Introduction

The various electronic aspects of our project can be presented schematically as shown below. Central to the diagram are the XML-encoded transcriptions of the manuscripts (using a subset of the the TEI encoding guidelines). From the TEI-encoded thascriptions two presentations of the data emerge, first the online version for searching and textual analysis, secondly the typeset version, to be published by Oxford University Press. The other parts of the diagram will be briefly described.
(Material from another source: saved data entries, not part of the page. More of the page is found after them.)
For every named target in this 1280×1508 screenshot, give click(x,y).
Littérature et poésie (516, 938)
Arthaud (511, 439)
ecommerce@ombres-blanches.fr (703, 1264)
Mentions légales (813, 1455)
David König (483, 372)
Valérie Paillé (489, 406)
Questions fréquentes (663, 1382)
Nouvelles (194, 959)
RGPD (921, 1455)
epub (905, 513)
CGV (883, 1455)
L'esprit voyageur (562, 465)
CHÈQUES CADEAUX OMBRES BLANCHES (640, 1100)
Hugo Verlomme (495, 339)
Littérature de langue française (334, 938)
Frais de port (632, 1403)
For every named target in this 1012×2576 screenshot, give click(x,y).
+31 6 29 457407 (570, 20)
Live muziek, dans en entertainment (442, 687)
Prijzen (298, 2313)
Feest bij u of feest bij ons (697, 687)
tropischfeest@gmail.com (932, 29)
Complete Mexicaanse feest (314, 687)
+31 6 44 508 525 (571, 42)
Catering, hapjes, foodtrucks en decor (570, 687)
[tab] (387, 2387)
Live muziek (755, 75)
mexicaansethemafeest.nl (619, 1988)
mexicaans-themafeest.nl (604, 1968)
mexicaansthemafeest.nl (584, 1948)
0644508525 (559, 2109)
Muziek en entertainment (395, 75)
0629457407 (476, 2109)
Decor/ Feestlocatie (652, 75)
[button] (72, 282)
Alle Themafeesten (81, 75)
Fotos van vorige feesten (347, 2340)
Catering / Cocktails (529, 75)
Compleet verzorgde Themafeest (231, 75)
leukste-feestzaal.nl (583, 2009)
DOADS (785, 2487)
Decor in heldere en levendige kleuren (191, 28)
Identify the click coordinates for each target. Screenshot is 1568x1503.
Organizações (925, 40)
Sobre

We have chosen the XML language as vehicle for encoding the manuscripts for various reasons. XML has rapidly become a widely used standard for the logical (as opposed to presentational) markup of texts, which facilitates the use of the same data for different ends. Further, XML is independent of any one hardware or software system, thus guaranteeing the accessibility of our files beyond the near future. But most important, the DTD developed by the Text Encoding Initiative provides a very solid basis on which we can build a finetuned DTD, specific for our project. The TEI consortium has done an impressive job in describing a vast range of possible structures in scholarly texts, including the complex structure of critical editions. The authority of TEI becomes immediately apparent from the large number of digitization projects using these specifications.

Project-specific DTD

In DLP.dtd our encoding rules are defined. We use a subset of the TEI DTD, covers all tags needed for manuscripts with scribal additions, deletions, marginals notes, etc. In addition, it will provide for a full philosophical and historical apparatus as well. Our DTD is described in detail in the Markup Policy section. The DTD is used to validate our documents prior to the conversion to the web or to TeX.

TEI to Web Conversion

The prentations of the XML data online is facilitated by modular and object-oriented middleware, which processes the queries entered by users on a web page. Searched are processed by the flexible PAT search engine of Open Text. To be searchable by the PAT search engine the data are converted to the Text Class XML, which is closely related to TEI XML; this conversion is carried out by XSLT and Perl. The search engine returns the retrieved data to the middleware and dynamically transforms it to web pages on the basis of templates and style sheets. Different views for the normalized form and diplomatic form are realized by a combination of templates and the middleware. More information is available in the TEI to Web Conversion section.

TEI to TeX Conversion

To obtain a printed version we convert the XML documents to the TeX typesetting language by means of a Perl program. TeX is a flexible text editor that can be programmed specifically to deal with the design of complex books, such as of text-critical editions (with marginal notes, line numbering and notes automatically attached to line numbers). Moreover, TeX can meet the highest typographical standards; for example, the system provides subtle character kerning, ligatures, old-style figures and a sophisticated line breaking algorithm. TeX can be used as logical markup language. The control codes supplied in the transcriptions are translated to a graphical result by means of typesetting routines that are stored in a separate document. A collection of such routines is called a TeX macro package. In our project we used a dedicated macro package which is programmed in accordance with the specifications of the Clarendon Locke Edition. More information is available in the TEI to TeX Conversion section.

Metadata

All transcriptions in our database are accompanied by metadata. Because of their complex nature these metadata are not stored in the in XML files but in a separate FileMaker Pro database. Here various types of information about the manuscripts and the texts contained in the manuscripts are stored, such as a physical description of the manuscripts with respect to size, watermarks, stichtings and scribes, and a description of the historical background of the texts and their relation with Locke’s other works. The contents of the FileMaker database are exported and modified by Perl into an XML format that is validated by a project-pecific DTD. These XML data can be processes by the middleware and presented on the web. More information is available in the Metadata section.